Más de ocho años han pasado desde que un grupo de ultras entraron en la librería Blanquerna de Madrid mientras se celebraban los actos de la Diada Nacional de Catalunya. Era un 11 de septiembre de 2013 cuando una quincena de personas con banderas españolas preconstitucionales irrumpieron violentamente en la delegación de la Generalitat en Madrid agrediendo a varios de los presentes. Por suerte, los heridos solo fueron leves y los destrozos de material que realizaron se subsanaron unos días después. Pero aquellas imágenes de ultras de la Falange y de Alianza Nacional, vistas años después, aun expresan un odio y una violencia que pone los pelos de punta.
Pues bien, la sección 30 de la Audiencia Provincial de Madrid ha dictado finalmente la interlocutoria para diez de los catorce condenados por los hechos y su ingreso en prisión se producirá en la primera quincena de diciembre. Después de un rocambolesco, inexplicable y vergonzoso recorrido judicial ingresarán en el centro penitenciario que escojan cada uno de ellos, donde deberán hacer frente a una condena que ha sufrido una rebaja sustancial con el paso del tiempo hasta quedar en una horquilla que va de los dos años y siete meses de cárcel a los dos años y nueve meses de prisión y por un simple delito de desórdenes públicos.
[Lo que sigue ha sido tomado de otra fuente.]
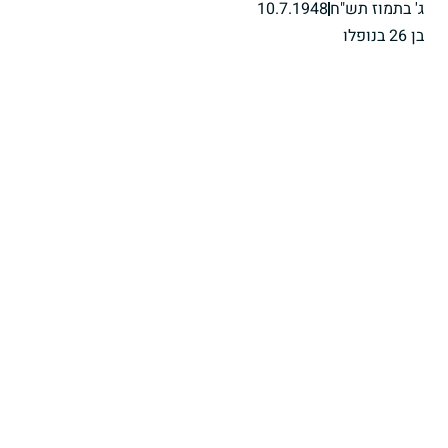
ג' בתמוז תש"ח
10.7.1948
בן 26 בנופלו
Hasta la fecha, ninguno de ellos ha pasado ni una noche en prisión pese a que el Tribunal Supremo les condenó hasta a cuatro años de prisión añadiendo a los desórdenes públicos el agravante de discriminación ideológica. El Constitucional no aceptó la sentencia y ordenó la repetición del juicio. En estos años, han pasado cosas tan sui generis que incluso dos de los acusados se han podido presentar en las pasadas elecciones a la Asamblea de Madrid aunque ya tenían sentencia firme.
No deja de ser verdaderamente escandaloso este trato de favor -¿de qué otra manera se puede llamar el tiempo transcurrido desde los hechos de 2013?- si lo comparamos con acontecimientos judiciales que han pasado en nuestro país en los últimos años. Sin ir más lejos, los condenados por los hechos del 1 de octubre de 2017, con penas de un centenar de años de prisión entre todos ellos, y que mientras los ultras estaban en libertad y su situación evolucionaba a un ritmo claramente diferente y de una lentitud exasperante, han pasado cuatro años en prisión y solo han podido acceder a la libertad provisional por el indulto parcial concedido.
Evidentemente, cuesta mucho no ver detrás de los obstáculos judiciales del caso una actuación sensiblemente diferente. Tanto es así que, en condiciones normales, diríamos que este caso ha tocado definitivamente a su fin y esta vez no habrá más retrasos. Pero ya nada puede sorprendernos después de lo que hemos visto estos años.